There are many stories about secret, hidden (family) possessions that were buried or hidden during years of war. Many of these possessions were not found because people never returned home, they took the secret with them to their grave.
But luckily there are exceptions! Like the story of Rudi Schlattner. He returned to his parental home years after World War II to look for family property his father once hid just before they had to evacuate the country. His father (who had died) had taught him a special way to find the hidden objects.

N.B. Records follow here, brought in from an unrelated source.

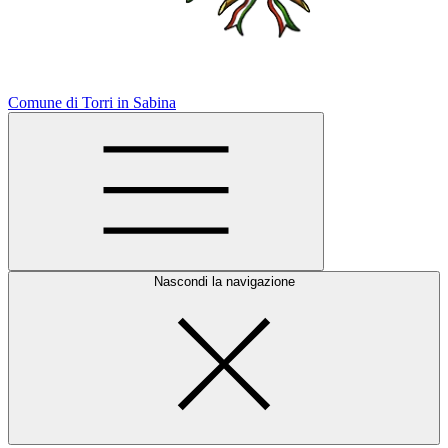
Comune di Torri in Sabina
Nascondi la navigazione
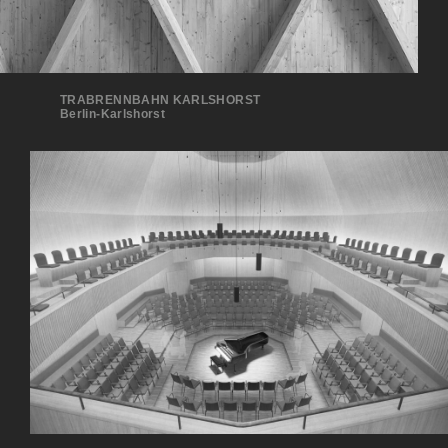
TRABRENNBAHN KARLSHORST
Ber­lin-Karlshorst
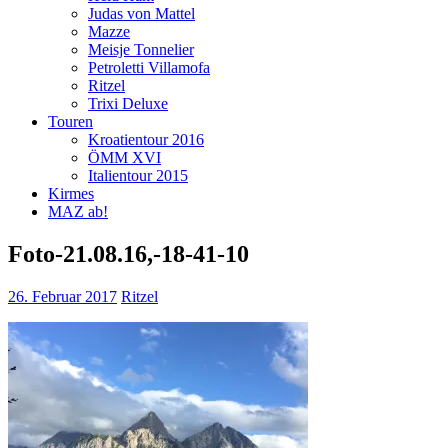
Judas von Mattel
Mazze
Meisje Tonnelier
Petroletti Villamofa
Ritzel
Trixi Deluxe
Touren
Kroatientour 2016
ÖMM XVI
Italientour 2015
Kirmes
MAZ ab!
Foto-21.08.16,-18-41-10
26. Februar 2017
Ritzel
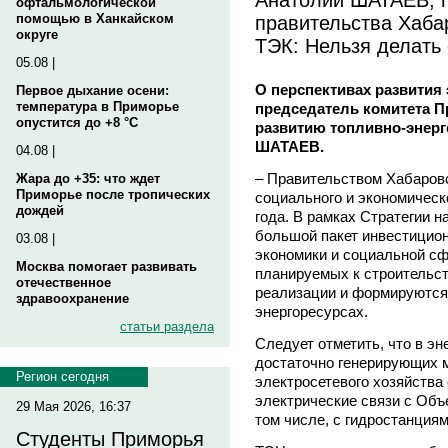
офтальмологической
правительства Хаба
помощью в Ханкайском
округе
ТЭК: Нельзя делать 
05.08 |
О перспективах развития 
Первое дыхание осени:
температура в Приморье
председатель комитета П
опустится до +8 °C
развитию топливно-энерг
ШАТАЕВ.
04.08 |
– Правительством Хабаровс
Жара до +35: что ждет
Приморье после тропических
социального и экономическо
дождей
года. В рамках Стратегии н
большой пакет инвестицион
03.08 |
экономики и социальной сф
Москва помогает развивать
планируемых к строительст
отечественное
реализации и формируются
здравоохранение
энергоресурсах.
статьи раздела
Следует отметить, что в эн
достаточно генерирующих м
Регион сегодня
электросетевого хозяйства
электрические связи с Объ
29 Мая 2026, 16:37
том числе, с гидростанция
Студенты Приморья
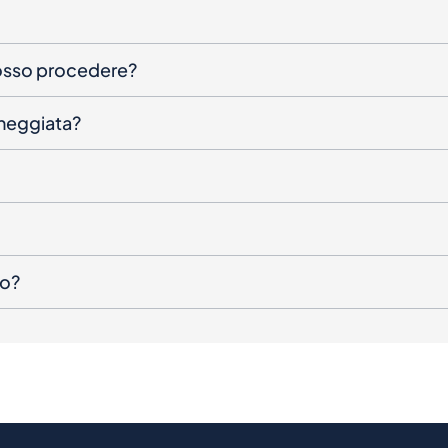
posso procedere?
nneggiata?
to?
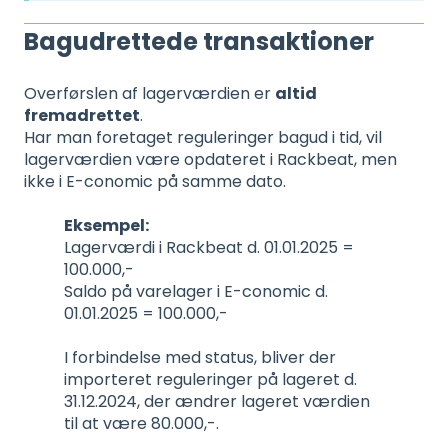
Bagudrettede transaktioner
Overførslen af lagerværdien er
altid
fremadrettet
.
Har man foretaget reguleringer bagud i tid, vil
lagerværdien være opdateret i Rackbeat, men
ikke i E-conomic på samme dato.
Eksempel:
Lagerværdi i Rackbeat d. 01.01.2025 =
100.000,-
Saldo på varelager i E-conomic d.
01.01.2025 = 100.000,-
I forbindelse med status, bliver der
importeret reguleringer på lageret d.
31.12.2024, der ændrer lageret værdien
til at være 80.000,-.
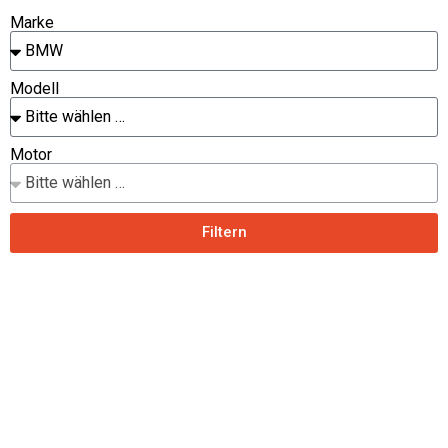
Marke
Modell
Motor
Filtern
BMW 750i | F01 F02 | 450 PS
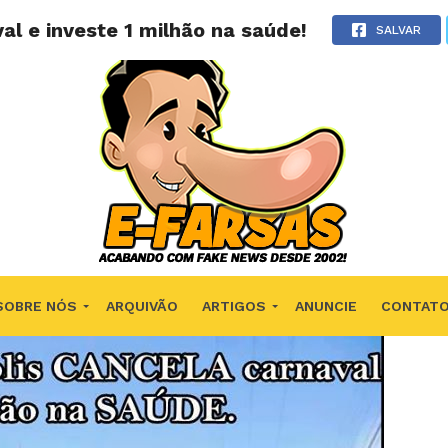
al e investe 1 milhão na saúde!
SALVAR
SOBRE NÓS
ARQUIVÃO
ARTIGOS
ANUNCIE
CONTAT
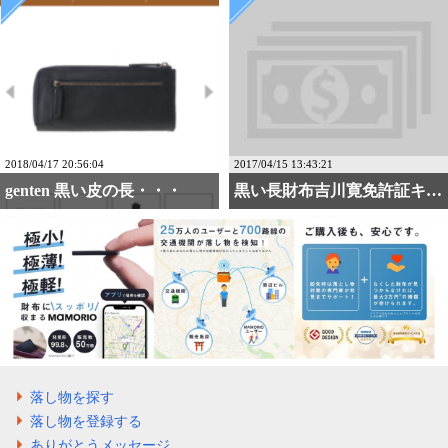
2018/04/17 20:56:04
2017/04/15 13:43:21
genten 黒い皮の長・・・
黒い長財布吉川寛免許証キ・・・
落し物を探す
落し物を登録する
ありがとうメッセージ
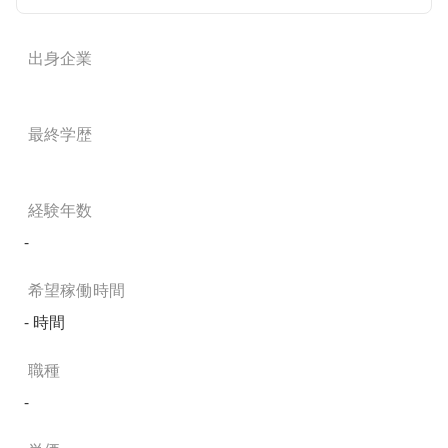
出身企業
最終学歴
経験年数
-
希望稼働時間
- 時間
職種
-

Seven decades after he last saw them, it was hard to trace where it was hidden. His father had told him to look for a piece of string. Once in his parental home, he looked for the little string that hung on one of the wooden panels. After a long search he saw the string and pulled it, he could hardly believe what happened then! After the rope was pulled, a number of wooden panels unfolded. Then a large, hidden space became visible, which was full of decades-old possessions. These were the precious treasures that Schlattner’s father had hidden before they had to evacuate their home.
Schlattner was surprised that the possessions were still there, since the roof of the house had undergone numerous repairs over the years. But his father had packed the possessions (a total of 70 boxes) well. Schlattner was very curious about what was in the boxes and started to unpack them one by one.
Some packages, which have remained untouched for 70 years, were wrapped in brown paper. Other objects were in boxes, including hats, clothes hangers, newspapers, paintings, and even skis. The packages also appeared to contain umbrellas, pens, school tables, unopened cigarettes, badges, books, socks and sewing sets. All items were still in excellent condition. When Schlattner opened the last box he became emotional when he saw what was in it, click quickly to find out what it is.
When he opened the box he was completely silent for a moment. The last box contained all the toys that he and his sister used to play with. Such as cars, wooden toys, stuffed animals and dolls. Unfortunately, all items go to a museum in the Czech city of Usti nad Labem. This is because the state can legally preserve all German properties left behind in the years after the war.